What to work on: Below is a listing. Copy each line of it that holds the word "keine".

Recorded information:
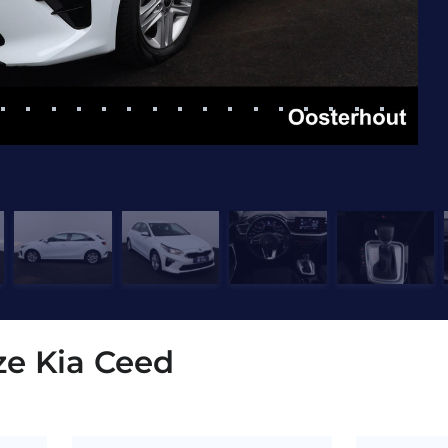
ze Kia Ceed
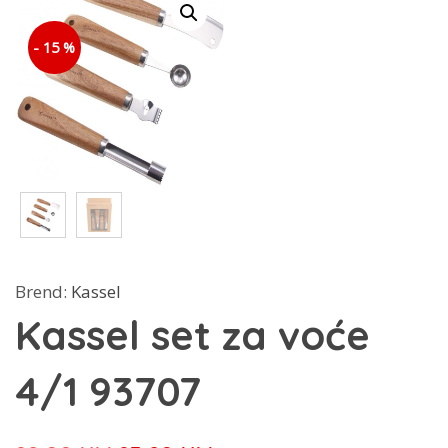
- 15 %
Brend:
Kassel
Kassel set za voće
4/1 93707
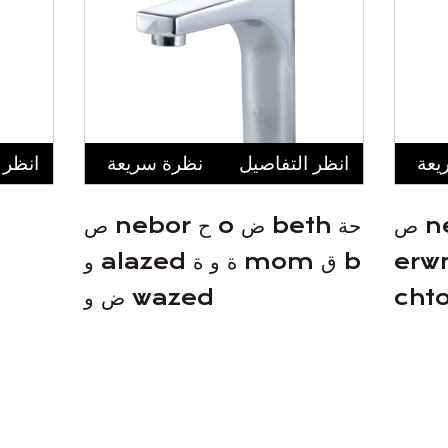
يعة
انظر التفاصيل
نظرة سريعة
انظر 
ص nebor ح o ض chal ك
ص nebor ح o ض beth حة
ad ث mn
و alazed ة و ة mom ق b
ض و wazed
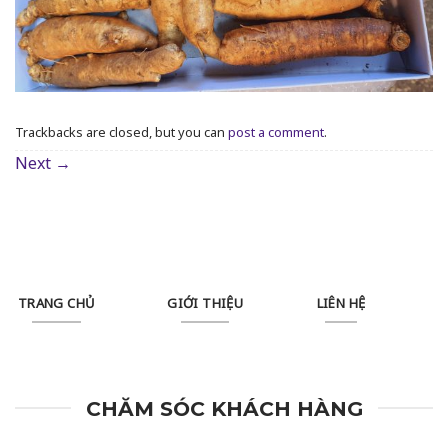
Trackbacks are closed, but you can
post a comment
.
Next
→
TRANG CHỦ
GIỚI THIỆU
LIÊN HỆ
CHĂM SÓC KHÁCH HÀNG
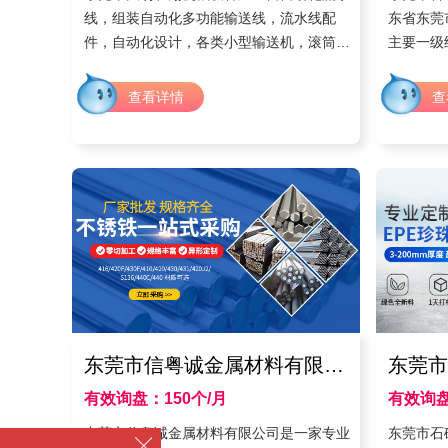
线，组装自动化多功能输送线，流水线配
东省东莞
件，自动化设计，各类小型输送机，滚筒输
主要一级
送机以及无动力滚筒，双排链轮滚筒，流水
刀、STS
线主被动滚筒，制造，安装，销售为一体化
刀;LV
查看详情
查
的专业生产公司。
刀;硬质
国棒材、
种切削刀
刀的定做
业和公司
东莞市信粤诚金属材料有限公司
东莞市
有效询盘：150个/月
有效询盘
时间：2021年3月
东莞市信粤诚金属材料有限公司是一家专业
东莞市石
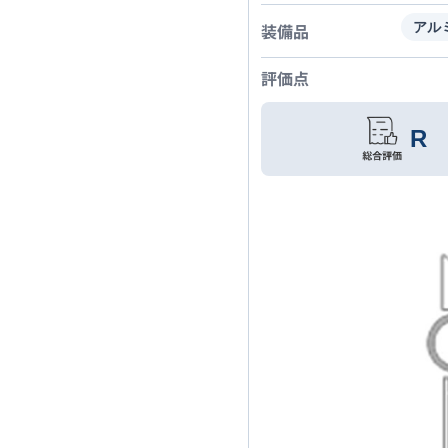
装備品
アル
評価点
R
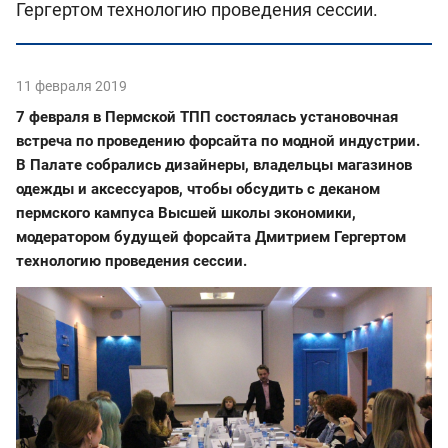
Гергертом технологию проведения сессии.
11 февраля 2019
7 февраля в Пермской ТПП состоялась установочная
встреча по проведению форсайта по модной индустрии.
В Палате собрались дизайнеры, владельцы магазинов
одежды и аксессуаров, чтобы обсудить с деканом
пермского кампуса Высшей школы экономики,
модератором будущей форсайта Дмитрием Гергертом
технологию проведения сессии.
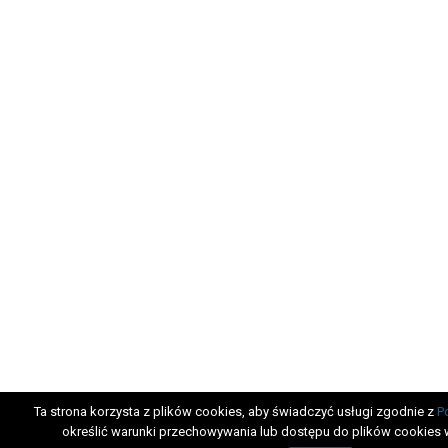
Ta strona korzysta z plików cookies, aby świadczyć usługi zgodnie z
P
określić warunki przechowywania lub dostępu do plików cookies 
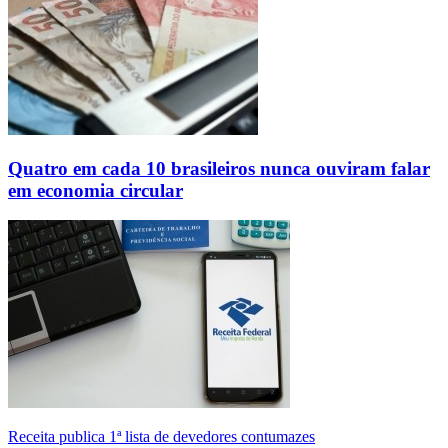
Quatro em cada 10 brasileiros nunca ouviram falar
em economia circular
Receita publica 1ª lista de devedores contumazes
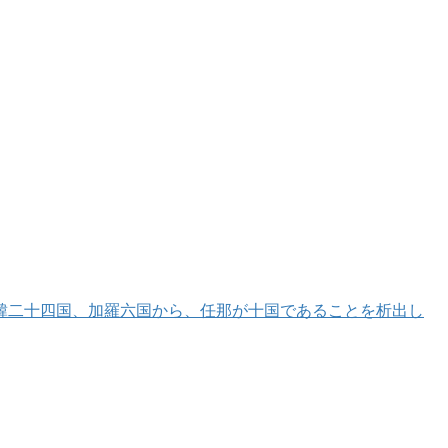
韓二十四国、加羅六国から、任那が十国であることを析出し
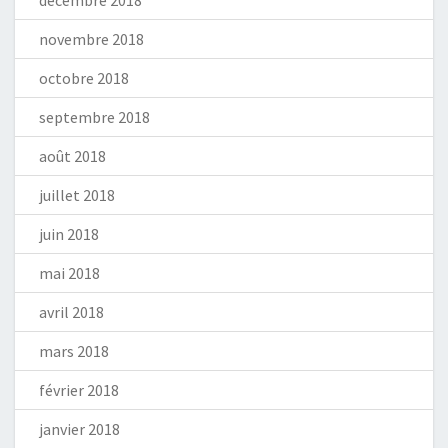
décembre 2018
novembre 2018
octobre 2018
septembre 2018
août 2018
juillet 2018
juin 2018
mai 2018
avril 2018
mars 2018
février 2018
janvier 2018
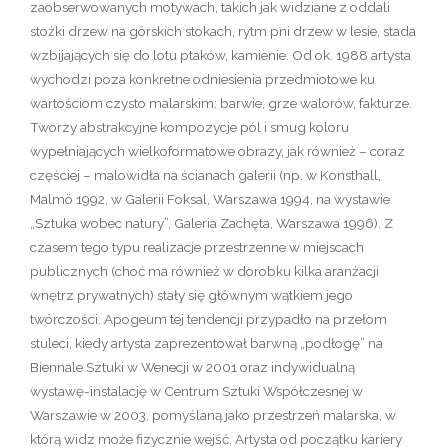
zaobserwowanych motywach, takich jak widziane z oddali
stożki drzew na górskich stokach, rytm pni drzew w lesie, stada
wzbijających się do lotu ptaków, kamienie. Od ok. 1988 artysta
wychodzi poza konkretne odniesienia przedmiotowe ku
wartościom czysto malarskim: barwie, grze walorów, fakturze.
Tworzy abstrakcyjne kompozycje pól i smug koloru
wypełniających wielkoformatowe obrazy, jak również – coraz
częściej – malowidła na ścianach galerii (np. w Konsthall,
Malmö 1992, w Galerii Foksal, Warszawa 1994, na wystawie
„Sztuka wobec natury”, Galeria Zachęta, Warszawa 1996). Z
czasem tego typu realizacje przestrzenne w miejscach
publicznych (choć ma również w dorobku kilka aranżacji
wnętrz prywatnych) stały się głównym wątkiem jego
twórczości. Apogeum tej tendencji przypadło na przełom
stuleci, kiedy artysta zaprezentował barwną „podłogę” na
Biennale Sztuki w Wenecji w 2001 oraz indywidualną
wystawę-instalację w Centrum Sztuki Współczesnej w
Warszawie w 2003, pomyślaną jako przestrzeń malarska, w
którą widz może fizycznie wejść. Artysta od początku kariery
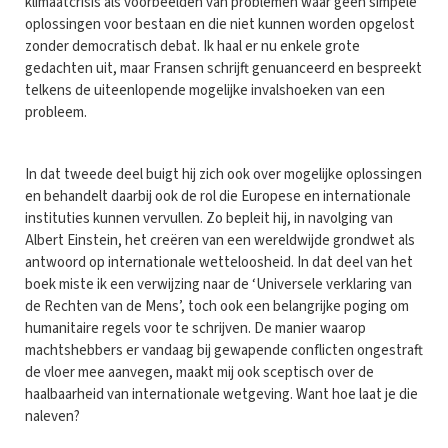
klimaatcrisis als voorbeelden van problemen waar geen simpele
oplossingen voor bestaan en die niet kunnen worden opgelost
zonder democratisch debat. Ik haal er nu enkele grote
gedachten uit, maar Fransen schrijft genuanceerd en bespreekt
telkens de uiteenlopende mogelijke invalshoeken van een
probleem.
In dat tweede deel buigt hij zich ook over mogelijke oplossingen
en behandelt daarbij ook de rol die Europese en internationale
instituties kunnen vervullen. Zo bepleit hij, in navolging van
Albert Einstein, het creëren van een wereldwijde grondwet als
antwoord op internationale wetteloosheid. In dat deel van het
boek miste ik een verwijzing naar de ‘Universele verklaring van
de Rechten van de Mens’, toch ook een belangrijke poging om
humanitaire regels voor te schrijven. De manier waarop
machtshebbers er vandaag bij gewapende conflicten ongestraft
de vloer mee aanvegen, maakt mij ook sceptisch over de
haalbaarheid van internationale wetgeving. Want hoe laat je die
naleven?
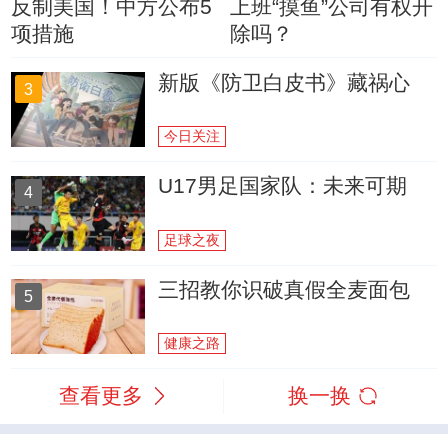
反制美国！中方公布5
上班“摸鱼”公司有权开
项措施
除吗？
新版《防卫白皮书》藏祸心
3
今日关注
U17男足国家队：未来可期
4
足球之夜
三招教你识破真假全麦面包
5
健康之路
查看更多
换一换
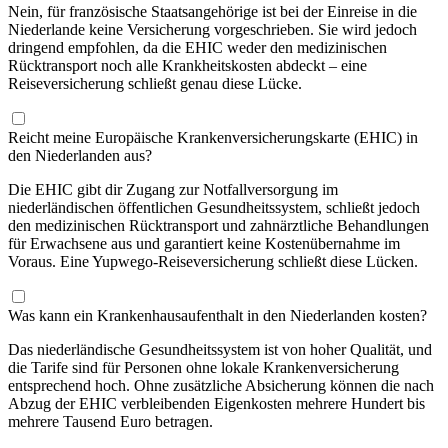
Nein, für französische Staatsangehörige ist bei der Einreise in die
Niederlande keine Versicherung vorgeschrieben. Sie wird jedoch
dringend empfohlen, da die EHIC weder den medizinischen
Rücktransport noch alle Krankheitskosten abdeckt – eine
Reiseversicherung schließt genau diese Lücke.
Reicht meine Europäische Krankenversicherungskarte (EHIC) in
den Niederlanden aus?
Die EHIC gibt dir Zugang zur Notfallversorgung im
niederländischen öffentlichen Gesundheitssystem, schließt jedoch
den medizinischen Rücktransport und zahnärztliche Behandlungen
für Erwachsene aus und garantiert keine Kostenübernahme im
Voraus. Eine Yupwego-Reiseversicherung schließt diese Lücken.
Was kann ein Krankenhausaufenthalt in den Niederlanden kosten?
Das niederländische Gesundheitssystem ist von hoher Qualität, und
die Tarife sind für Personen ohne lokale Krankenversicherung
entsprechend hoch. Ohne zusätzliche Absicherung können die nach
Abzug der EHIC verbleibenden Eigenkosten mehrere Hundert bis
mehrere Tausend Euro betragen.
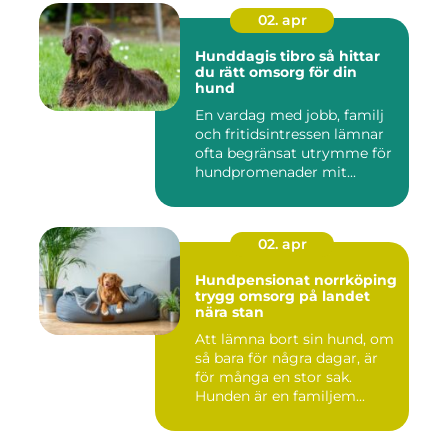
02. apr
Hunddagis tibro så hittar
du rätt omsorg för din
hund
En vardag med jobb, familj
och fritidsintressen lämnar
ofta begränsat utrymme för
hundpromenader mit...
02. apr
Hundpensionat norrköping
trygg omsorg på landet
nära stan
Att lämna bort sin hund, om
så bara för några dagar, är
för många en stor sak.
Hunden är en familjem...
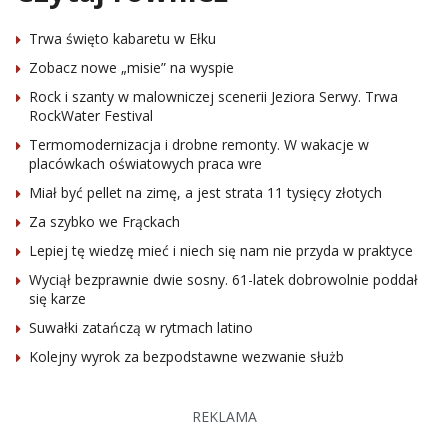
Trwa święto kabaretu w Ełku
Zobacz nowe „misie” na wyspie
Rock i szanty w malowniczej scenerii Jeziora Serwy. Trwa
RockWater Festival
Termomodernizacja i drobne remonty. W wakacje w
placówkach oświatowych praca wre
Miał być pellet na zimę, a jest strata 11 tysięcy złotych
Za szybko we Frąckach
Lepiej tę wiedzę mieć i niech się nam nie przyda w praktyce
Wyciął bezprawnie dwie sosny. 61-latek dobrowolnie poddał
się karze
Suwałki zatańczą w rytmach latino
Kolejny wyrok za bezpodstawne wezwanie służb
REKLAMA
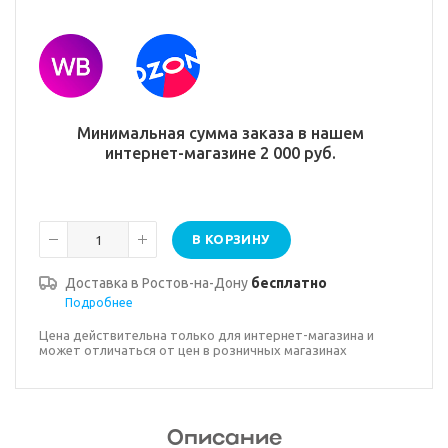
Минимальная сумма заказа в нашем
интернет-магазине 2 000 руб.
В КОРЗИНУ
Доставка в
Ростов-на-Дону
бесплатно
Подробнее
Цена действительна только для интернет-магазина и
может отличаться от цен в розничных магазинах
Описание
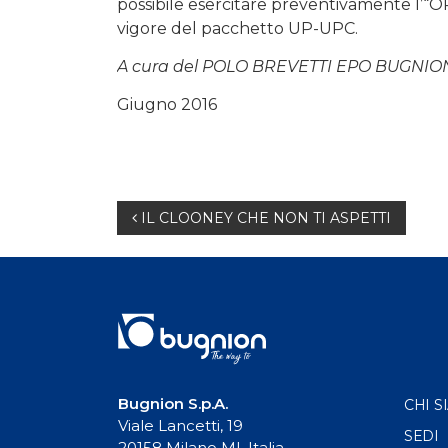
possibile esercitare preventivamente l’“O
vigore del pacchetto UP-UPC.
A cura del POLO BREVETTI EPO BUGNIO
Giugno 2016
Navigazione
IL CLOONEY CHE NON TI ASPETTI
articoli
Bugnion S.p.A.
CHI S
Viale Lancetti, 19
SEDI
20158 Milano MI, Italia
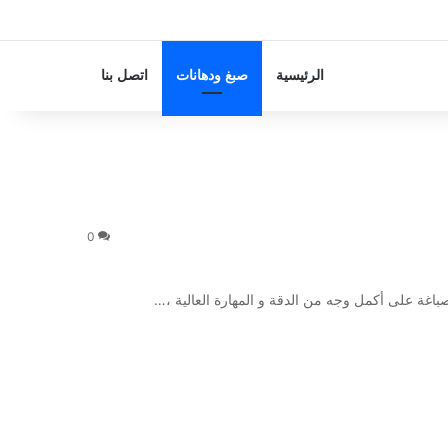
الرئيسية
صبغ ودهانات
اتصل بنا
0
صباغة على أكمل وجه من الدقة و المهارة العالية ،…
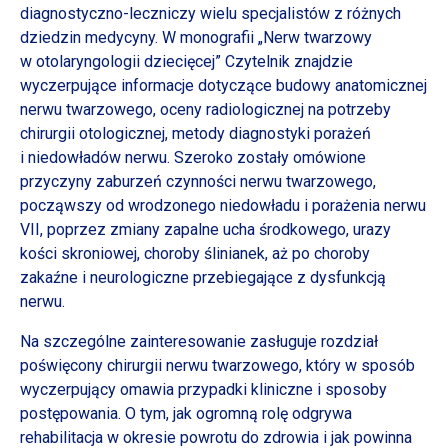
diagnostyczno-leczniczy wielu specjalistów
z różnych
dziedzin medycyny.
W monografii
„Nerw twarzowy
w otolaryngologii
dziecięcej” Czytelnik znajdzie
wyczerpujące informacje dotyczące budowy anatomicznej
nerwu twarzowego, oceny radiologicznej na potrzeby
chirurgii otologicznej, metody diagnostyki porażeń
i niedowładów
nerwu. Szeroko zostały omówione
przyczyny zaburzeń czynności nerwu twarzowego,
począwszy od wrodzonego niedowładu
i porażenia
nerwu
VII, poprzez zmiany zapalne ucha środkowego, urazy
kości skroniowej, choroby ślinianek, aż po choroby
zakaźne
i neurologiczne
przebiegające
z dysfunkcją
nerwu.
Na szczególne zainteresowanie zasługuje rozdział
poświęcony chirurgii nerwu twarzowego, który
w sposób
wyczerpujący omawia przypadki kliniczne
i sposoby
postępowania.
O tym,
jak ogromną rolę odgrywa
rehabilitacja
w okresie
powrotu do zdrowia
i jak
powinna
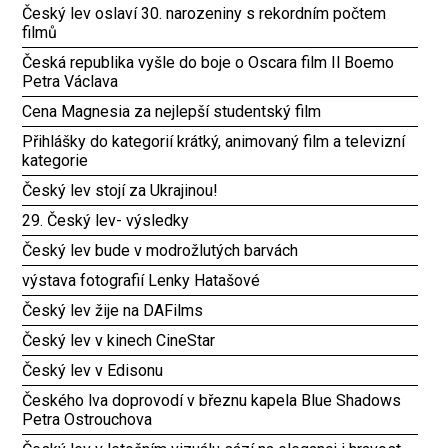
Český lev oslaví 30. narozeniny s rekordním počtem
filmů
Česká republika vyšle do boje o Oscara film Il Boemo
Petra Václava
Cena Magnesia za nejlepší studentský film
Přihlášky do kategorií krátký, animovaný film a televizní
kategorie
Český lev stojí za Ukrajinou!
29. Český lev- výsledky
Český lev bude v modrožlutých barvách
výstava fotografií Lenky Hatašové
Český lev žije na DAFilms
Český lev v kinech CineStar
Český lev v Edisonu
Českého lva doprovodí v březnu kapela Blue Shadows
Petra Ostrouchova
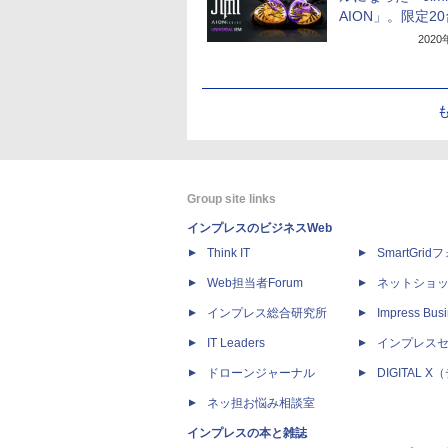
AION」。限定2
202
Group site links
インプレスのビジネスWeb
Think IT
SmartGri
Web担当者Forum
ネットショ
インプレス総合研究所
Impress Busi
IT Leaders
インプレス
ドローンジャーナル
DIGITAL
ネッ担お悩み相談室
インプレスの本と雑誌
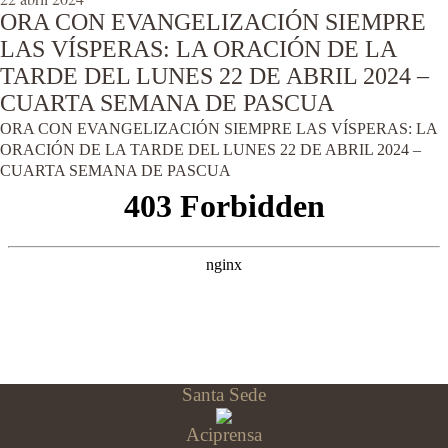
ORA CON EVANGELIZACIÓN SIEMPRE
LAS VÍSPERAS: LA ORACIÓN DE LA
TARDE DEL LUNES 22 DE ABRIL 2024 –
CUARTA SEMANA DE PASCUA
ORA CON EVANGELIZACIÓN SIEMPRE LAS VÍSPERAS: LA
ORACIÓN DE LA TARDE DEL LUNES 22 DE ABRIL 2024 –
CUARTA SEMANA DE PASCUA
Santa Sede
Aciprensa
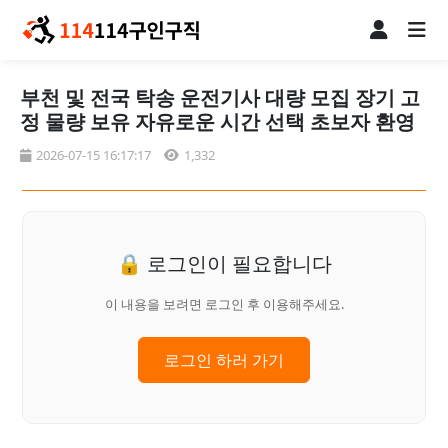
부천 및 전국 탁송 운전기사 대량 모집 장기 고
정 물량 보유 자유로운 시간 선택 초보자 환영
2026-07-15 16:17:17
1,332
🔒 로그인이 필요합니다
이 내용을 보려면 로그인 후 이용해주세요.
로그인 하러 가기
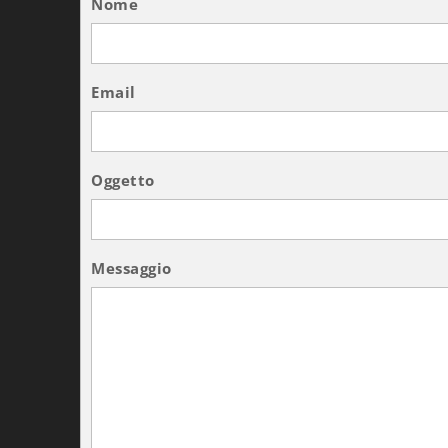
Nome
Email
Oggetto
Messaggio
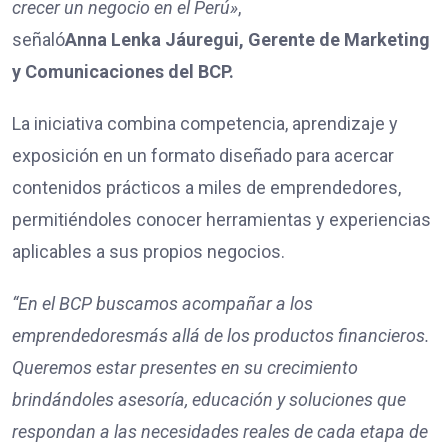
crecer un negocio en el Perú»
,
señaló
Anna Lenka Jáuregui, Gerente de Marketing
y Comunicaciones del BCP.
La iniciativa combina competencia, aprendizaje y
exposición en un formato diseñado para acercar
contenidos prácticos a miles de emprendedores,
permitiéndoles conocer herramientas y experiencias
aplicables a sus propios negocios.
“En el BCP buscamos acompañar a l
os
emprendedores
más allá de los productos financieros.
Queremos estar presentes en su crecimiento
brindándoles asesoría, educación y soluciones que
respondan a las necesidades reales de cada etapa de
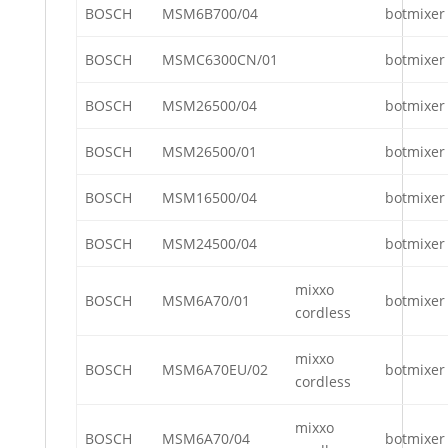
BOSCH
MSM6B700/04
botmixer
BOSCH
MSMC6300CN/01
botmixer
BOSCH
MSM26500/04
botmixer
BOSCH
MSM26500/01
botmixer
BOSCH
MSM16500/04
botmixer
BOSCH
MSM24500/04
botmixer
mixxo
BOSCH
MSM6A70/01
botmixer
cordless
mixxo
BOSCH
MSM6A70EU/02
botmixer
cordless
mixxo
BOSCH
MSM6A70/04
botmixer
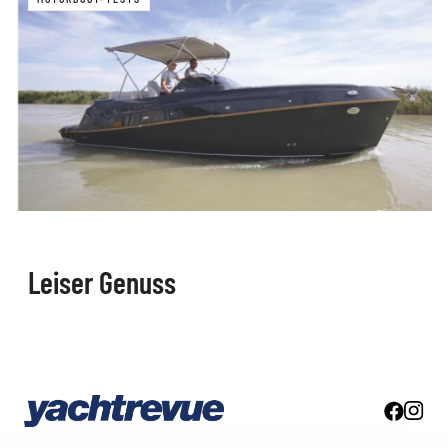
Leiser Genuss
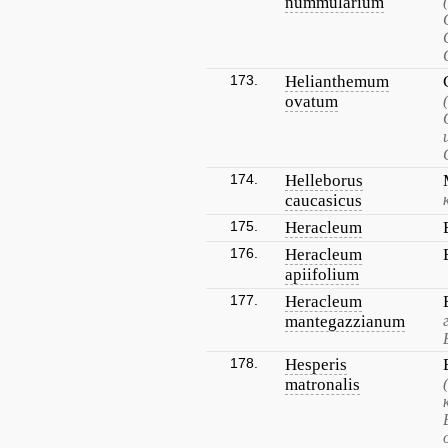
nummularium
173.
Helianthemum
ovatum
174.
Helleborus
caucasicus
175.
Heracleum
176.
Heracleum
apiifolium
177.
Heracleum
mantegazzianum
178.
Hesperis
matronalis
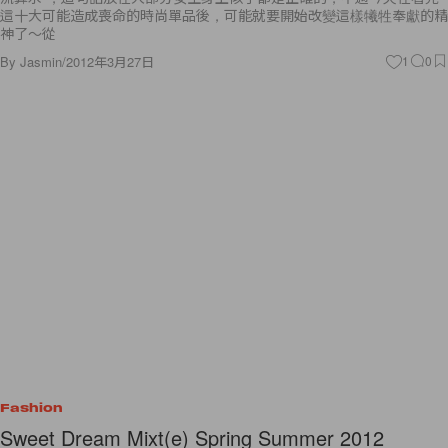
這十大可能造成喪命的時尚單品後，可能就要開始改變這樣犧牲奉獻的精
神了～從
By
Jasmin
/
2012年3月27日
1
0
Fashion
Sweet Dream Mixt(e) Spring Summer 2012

Reply:
Niederlande keine Versicherung vorgeschrieben. Sie wird jedoch
für Erwachsene aus und garantiert keine Kostenübernahme im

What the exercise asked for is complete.